- **EXERCISE DIRECTIONS**: Tally the lines below that contain the word "Push". Only the total should be given.

- **INFORMATION SHOWN**:
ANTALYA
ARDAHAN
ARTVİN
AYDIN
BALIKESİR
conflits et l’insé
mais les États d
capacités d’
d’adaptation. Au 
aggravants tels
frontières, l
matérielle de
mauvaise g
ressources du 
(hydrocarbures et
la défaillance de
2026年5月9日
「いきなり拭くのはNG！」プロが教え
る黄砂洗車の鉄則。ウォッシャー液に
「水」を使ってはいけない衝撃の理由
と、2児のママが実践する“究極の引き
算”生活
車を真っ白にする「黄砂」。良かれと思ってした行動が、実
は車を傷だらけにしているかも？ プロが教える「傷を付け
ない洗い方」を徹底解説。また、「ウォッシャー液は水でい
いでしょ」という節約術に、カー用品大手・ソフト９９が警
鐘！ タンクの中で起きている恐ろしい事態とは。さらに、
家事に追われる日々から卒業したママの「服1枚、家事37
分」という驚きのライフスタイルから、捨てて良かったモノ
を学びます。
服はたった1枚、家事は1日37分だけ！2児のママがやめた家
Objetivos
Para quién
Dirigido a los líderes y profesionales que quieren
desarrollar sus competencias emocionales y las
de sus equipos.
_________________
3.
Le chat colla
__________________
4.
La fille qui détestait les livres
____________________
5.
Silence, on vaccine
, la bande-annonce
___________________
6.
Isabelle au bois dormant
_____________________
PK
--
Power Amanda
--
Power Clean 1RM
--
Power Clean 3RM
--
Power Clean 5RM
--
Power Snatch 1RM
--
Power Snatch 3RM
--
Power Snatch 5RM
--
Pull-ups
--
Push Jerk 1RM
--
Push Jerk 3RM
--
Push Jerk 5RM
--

- **RESULT FOR THIS EXERCISE**: 3